• Excerpted data:

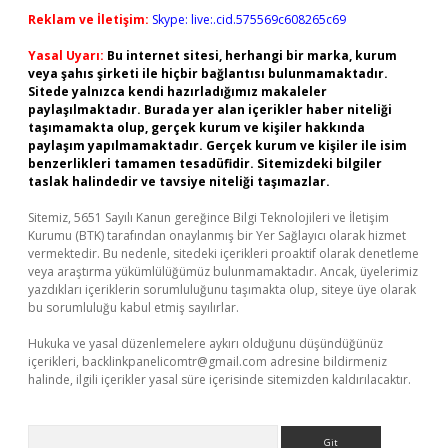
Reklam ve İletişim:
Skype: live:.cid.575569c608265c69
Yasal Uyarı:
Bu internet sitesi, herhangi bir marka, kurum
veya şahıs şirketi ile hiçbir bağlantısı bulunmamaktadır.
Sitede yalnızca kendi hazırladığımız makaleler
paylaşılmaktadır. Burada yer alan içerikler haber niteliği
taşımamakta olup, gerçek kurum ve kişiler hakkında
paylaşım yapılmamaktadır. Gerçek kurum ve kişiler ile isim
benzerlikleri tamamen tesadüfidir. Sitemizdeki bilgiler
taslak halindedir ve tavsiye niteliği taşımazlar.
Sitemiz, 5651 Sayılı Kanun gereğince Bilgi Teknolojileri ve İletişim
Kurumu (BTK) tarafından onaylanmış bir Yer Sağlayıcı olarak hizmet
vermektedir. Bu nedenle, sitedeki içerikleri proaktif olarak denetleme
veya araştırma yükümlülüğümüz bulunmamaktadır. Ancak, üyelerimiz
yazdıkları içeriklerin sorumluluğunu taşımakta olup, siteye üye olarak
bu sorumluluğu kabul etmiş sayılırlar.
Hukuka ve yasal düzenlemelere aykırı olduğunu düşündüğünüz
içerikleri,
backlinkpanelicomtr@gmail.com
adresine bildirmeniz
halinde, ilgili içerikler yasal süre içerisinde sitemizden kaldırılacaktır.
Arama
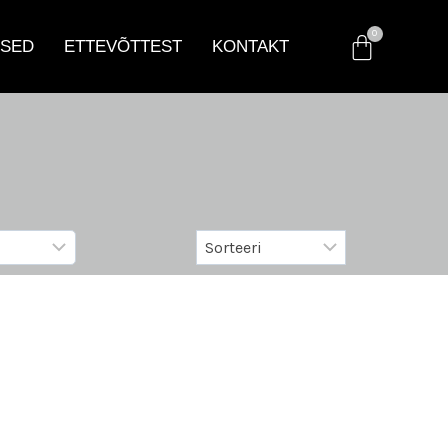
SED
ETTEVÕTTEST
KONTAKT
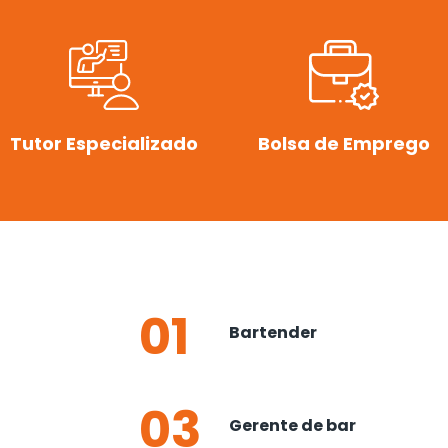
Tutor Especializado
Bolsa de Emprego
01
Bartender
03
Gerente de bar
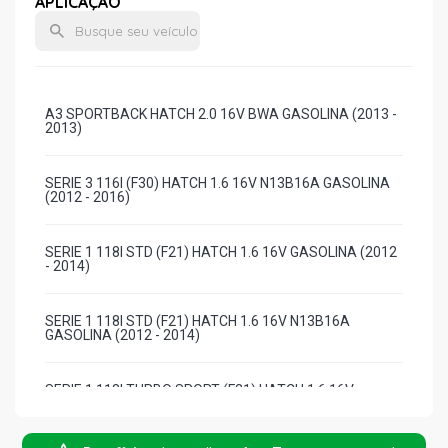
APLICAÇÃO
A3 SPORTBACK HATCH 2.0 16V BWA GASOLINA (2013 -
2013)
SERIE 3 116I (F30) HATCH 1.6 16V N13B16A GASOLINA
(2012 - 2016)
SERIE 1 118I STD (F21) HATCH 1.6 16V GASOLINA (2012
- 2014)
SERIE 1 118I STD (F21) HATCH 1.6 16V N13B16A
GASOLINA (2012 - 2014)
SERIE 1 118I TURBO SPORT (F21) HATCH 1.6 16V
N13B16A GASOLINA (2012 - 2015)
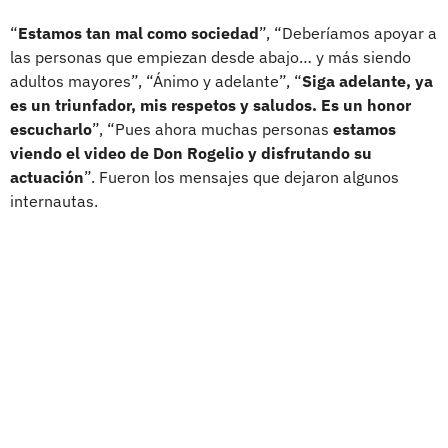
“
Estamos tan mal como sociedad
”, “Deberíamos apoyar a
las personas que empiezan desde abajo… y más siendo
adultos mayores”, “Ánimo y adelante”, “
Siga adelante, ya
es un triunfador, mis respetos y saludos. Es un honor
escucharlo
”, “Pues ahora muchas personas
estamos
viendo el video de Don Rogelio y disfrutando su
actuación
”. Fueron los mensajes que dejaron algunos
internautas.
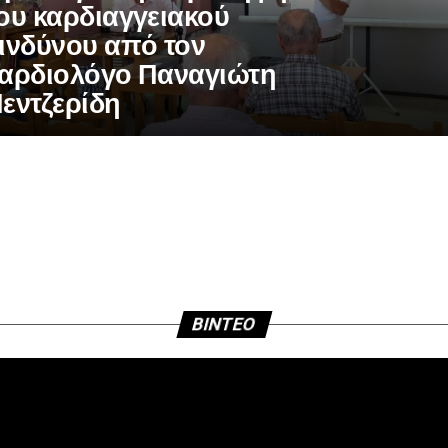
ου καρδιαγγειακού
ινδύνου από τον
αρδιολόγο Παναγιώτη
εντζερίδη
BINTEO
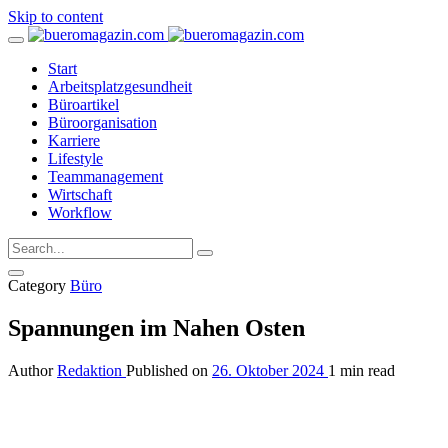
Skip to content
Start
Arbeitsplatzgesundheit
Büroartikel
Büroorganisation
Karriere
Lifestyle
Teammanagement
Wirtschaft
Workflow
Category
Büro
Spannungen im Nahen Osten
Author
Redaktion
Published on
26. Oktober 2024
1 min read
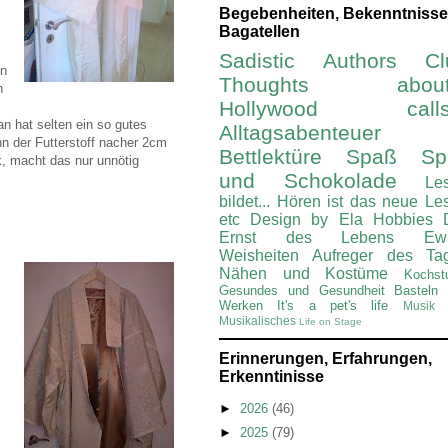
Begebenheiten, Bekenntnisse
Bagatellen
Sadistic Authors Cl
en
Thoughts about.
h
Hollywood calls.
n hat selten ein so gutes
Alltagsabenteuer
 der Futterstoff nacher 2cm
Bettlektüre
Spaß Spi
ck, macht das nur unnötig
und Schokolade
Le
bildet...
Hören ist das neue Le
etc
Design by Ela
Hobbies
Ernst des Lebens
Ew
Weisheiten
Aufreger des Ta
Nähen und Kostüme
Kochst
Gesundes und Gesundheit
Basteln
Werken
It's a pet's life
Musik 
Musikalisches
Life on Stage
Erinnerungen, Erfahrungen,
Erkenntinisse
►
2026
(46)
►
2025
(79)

• How to complete this task: List all lines in the material containing the string "HATCH".

• Solution below:
A3 SPORTBACK HATCH 2.0 16V BWA GASOLINA (2013 -
SERIE 3 116I (F30) HATCH 1.6 16V N13B16A GASOLINA
SERIE 1 118I STD (F21) HATCH 1.6 16V GASOLINA (2012
SERIE 1 118I STD (F21) HATCH 1.6 16V N13B16A
SERIE 1 118I TURBO SPORT (F21) HATCH 1.6 16V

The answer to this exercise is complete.